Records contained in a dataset
+ + +

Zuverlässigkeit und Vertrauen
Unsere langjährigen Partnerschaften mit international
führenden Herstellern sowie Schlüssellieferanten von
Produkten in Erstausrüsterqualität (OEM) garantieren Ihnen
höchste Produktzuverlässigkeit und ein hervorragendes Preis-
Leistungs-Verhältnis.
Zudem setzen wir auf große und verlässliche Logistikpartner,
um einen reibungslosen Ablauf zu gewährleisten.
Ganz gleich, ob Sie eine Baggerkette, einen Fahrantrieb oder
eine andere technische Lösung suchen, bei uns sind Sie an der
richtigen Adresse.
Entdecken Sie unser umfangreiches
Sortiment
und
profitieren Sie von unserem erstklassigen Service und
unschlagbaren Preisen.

+ + +

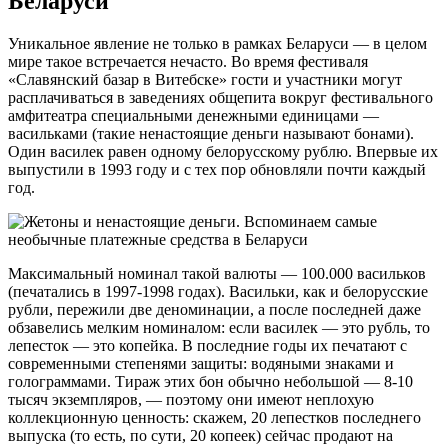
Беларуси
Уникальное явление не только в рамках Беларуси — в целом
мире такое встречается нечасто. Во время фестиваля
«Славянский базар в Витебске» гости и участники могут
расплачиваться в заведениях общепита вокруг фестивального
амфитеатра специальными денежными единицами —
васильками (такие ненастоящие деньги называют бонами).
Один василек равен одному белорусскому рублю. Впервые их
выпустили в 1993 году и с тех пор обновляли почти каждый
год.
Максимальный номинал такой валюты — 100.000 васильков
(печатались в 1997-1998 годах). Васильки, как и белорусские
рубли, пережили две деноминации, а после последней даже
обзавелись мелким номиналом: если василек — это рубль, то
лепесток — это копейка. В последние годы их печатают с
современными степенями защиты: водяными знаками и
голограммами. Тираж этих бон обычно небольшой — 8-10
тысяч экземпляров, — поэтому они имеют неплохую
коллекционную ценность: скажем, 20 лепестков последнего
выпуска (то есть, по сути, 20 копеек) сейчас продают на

+ + +

## Requirement
Pull each line containing the word "Беларуси" out of the data above.

## Output of the task
Беларуси
Уникальное явление не только в рамках Беларуси — в целом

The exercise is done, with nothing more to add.